> _EXERCISE BRIEF_:
The answer must be a single number, namely how many lines in the entries below contain the string "esquí".

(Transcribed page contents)
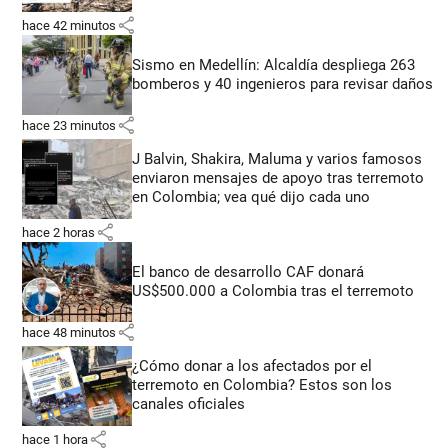
share
hace 42 minutos
Sismo en Medellín: Alcaldía despliega 263
bomberos y 40 ingenieros para revisar daños
share
hace 23 minutos
J Balvin, Shakira, Maluma y varios famosos
enviaron mensajes de apoyo tras terremoto
en Colombia; vea qué dijo cada uno
share
hace 2 horas
El banco de desarrollo CAF donará
US$500.000 a Colombia tras el terremoto
share
hace 48 minutos
¿Cómo donar a los afectados por el
terremoto en Colombia? Estos son los
canales oficiales
share
hace 1 hora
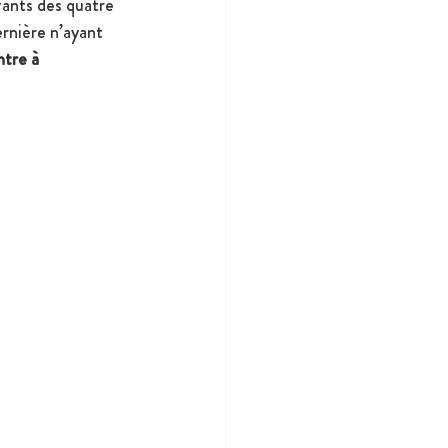
fants des quatre 
ernière n’ayant 
tre à 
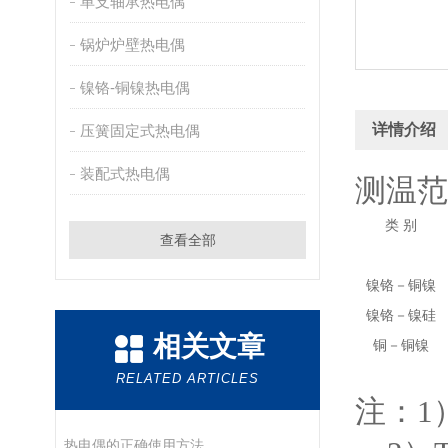
单支轴承热电偶
锅炉炉壁热电偶
镍铬-铜镍热电偶
详情介绍
压簧固定式热电偶
装配式热电偶
测温范
类 别
查看全部
镍铬－铜镍
镍铬－镍硅
相关文章
铜－铜镍
RELATED ARTICLES
注：1
热电偶的正确使用方法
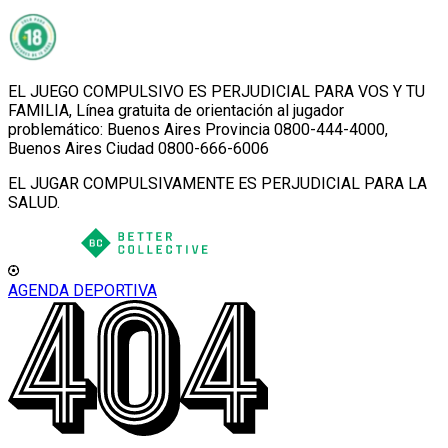
EL JUEGO COMPULSIVO ES PERJUDICIAL PARA VOS Y TU
FAMILIA, Línea gratuita de orientación al jugador
problemático: Buenos Aires Provincia 0800-444-4000,
Buenos Aires Ciudad 0800-666-6006
EL JUGAR COMPULSIVAMENTE ES PERJUDICIAL PARA LA
SALUD.
AGENDA DEPORTIVA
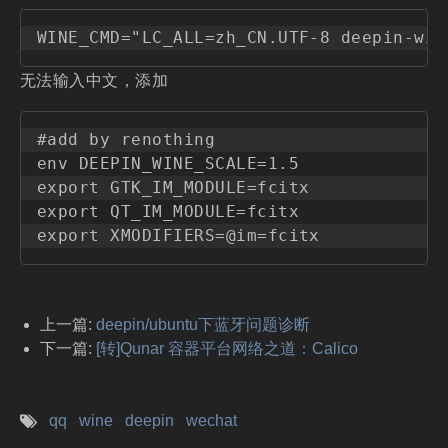
无法输入中文，添加
#add by renothing

env DEEPIN_WINE_SCALE=1.5

export GTK_IM_MODULE=fcitx

export QT_IM_MODULE=fcitx

上一篇:
deepin/ubuntu下蓝牙问题诊断
下一篇:
[转]Qunar 容器平台网络之道：Calico
qq
wine
deepin
wechat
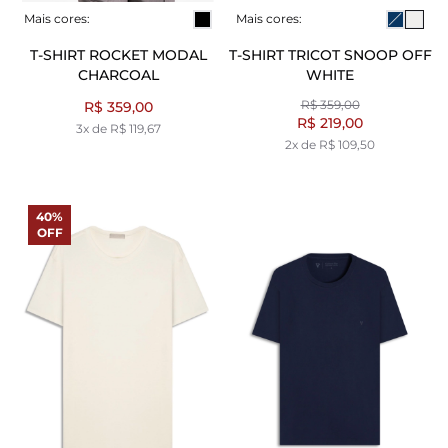
Mais cores:
Mais cores:
T-SHIRT ROCKET MODAL
T-SHIRT TRICOT SNOOP OFF
CHARCOAL
WHITE
R$ 359,00
R$ 359,00
R$ 219,00
3x de R$ 119,67
2x de R$ 109,50
40%
OFF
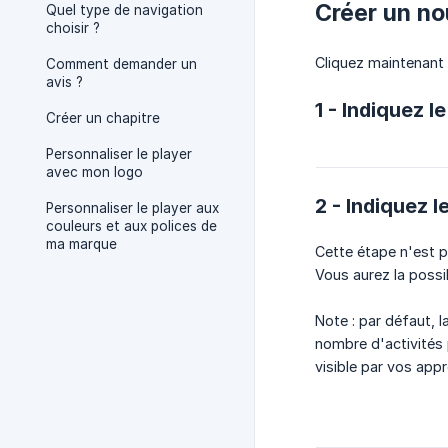
Créer un n
Quel type de navigation
choisir ?
Cliquez maintenant 
Comment demander un
avis ?
1 - Indiquez 
Créer un chapitre
Personnaliser le player
avec mon logo
2 - Indiquez 
Personnaliser le player aux
couleurs et aux polices de
ma marque
Cette étape n'est p
Vous aurez la possi
Note : par défaut, 
nombre d'activités 
visible par vos app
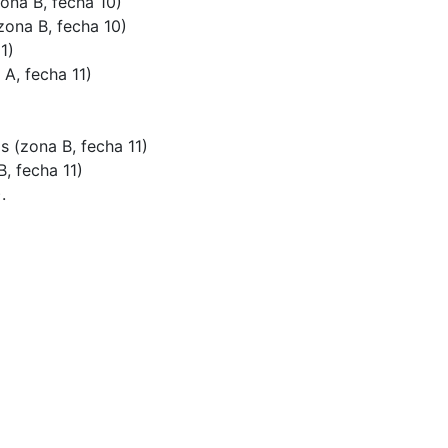
ona B, fecha 10)
zona B, fecha 10)
1)
 A, fecha 11)
s (zona B, fecha 11)
, fecha 11)
.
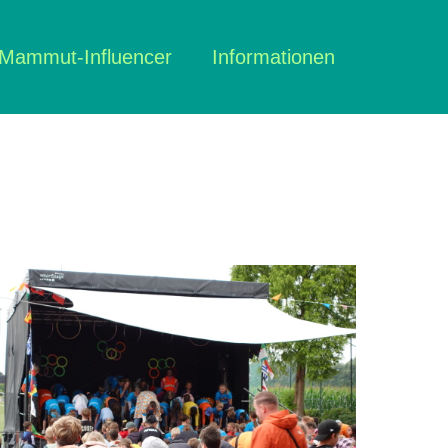
Mammut-Influencer
Informationen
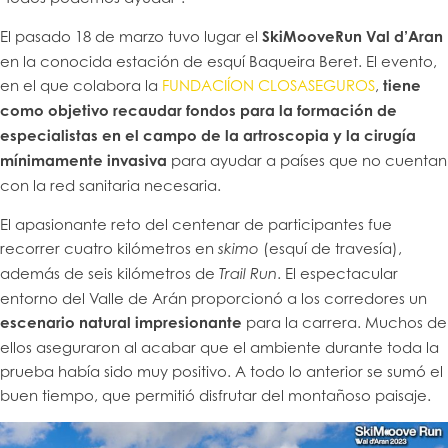
El pasado 18 de marzo tuvo lugar el
SkiMooveRun Val d’Aran
en la conocida estación de esquí Baqueira Beret. El evento,
en el que colabora la
FUNDACIÍON CLOSASEGUROS
,
tiene
como objetivo recaudar fondos para la formación de
especialistas en el campo de la artroscopia y la cirugía
mínimamente invasiva
para ayudar a países que no cuentan
con la red sanitaria necesaria.
El apasionante reto del centenar de participantes fue
recorrer cuatro kilómetros en
(esquí de travesía),
skimo
además de seis kilómetros de
. El espectacular
Trail Run
entorno del Valle de Arán proporcionó a los corredores un
escenario natural impresionante
para la carrera. Muchos de
ellos aseguraron al acabar que el ambiente durante toda la
prueba había sido muy positivo. A todo lo anterior se sumó el
buen tiempo, que permitió disfrutar del montañoso paisaje.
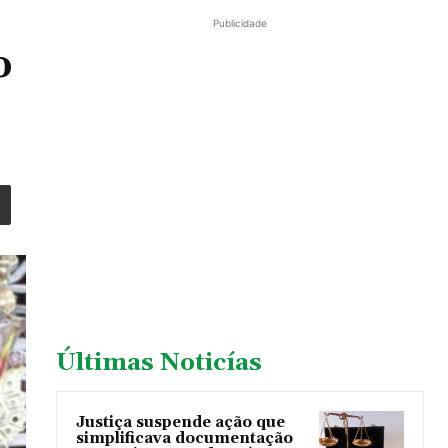
Publicidade
o
Últimas Noticías
Justiça suspende ação que
simplificava documentação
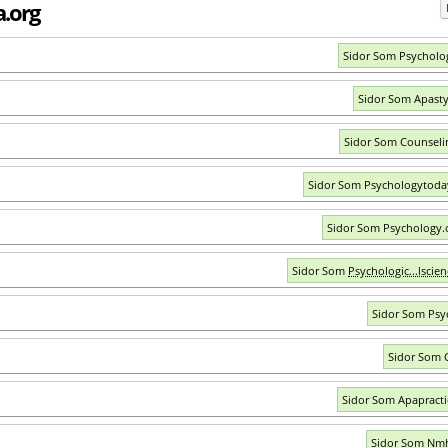
.org
Sidor Som Psycholo
Sidor Som Apasty
Sidor Som Counseli
Sidor Som Psychologytod
Sidor Som Psychology.
Sidor Som
Psychologic...lscien
Sidor Som Psy
Sidor Som 
Sidor Som Apapracti
Sidor Som Nm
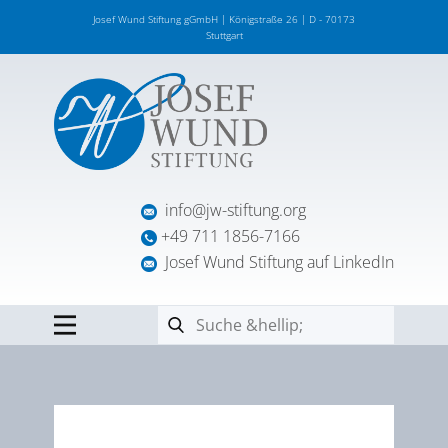
Josef Wund Stiftung gGmbH | Königstraße 26 | D - 70173
Stuttgart
info@jw-stiftung.org
+49 711 1856-7166
Josef Wund Stiftung auf LinkedIn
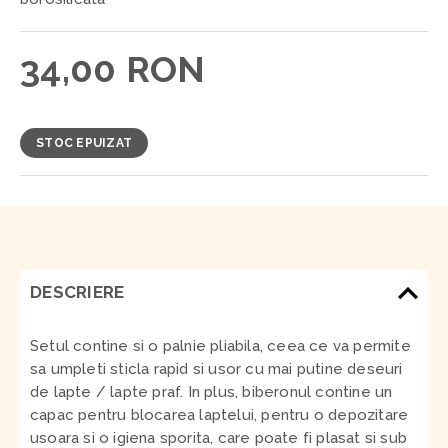
34,00 RON
STOC EPUIZAT
DESCRIERE
Setul contine si o palnie pliabila, ceea ce va permite
sa umpleti sticla rapid si usor cu mai putine deseuri
de lapte / lapte praf. In plus, biberonul contine un
capac pentru blocarea laptelui, pentru o depozitare
usoara si o igiena sporita, care poate fi plasat si sub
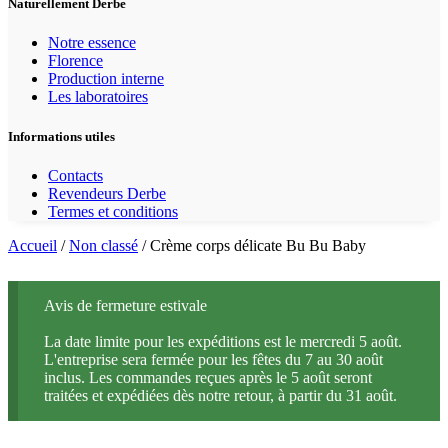
Naturellement Derbe
Notre essence
Florence
Production interne
Les laboratoires
Informations utiles
Contacts
Revendeurs Derbe
Termes et conditions
Accueil
/
Non classé
/ Crème corps délicate Bu Bu Baby
Avis de fermeture estivale
La date limite pour les expéditions est le mercredi 5 août.
L'entreprise sera fermée pour les fêtes du 7 au 30 août
inclus. Les commandes reçues après le 5 août seront
traitées et expédiées dès notre retour, à partir du 31 août.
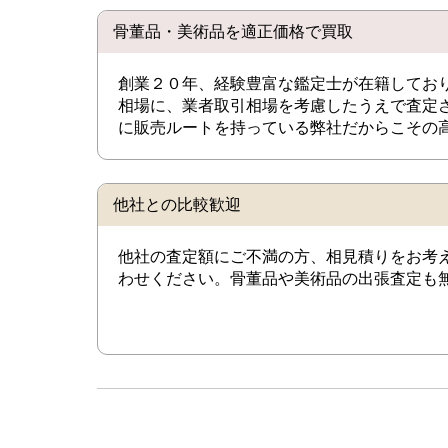
骨董品・美術品を適正価格で買取
創業２０年、経験豊富な鑑定士が在籍してお
相場に、業者取引相場を考慮したうえで査定
に販売ルートを持っている弊社だからこその
他社との比較歓迎
他社の査定額にご不満の方、相見積りをお考
わせください。骨董品や美術品の出張査定も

> _TASK RESPONSE_:
2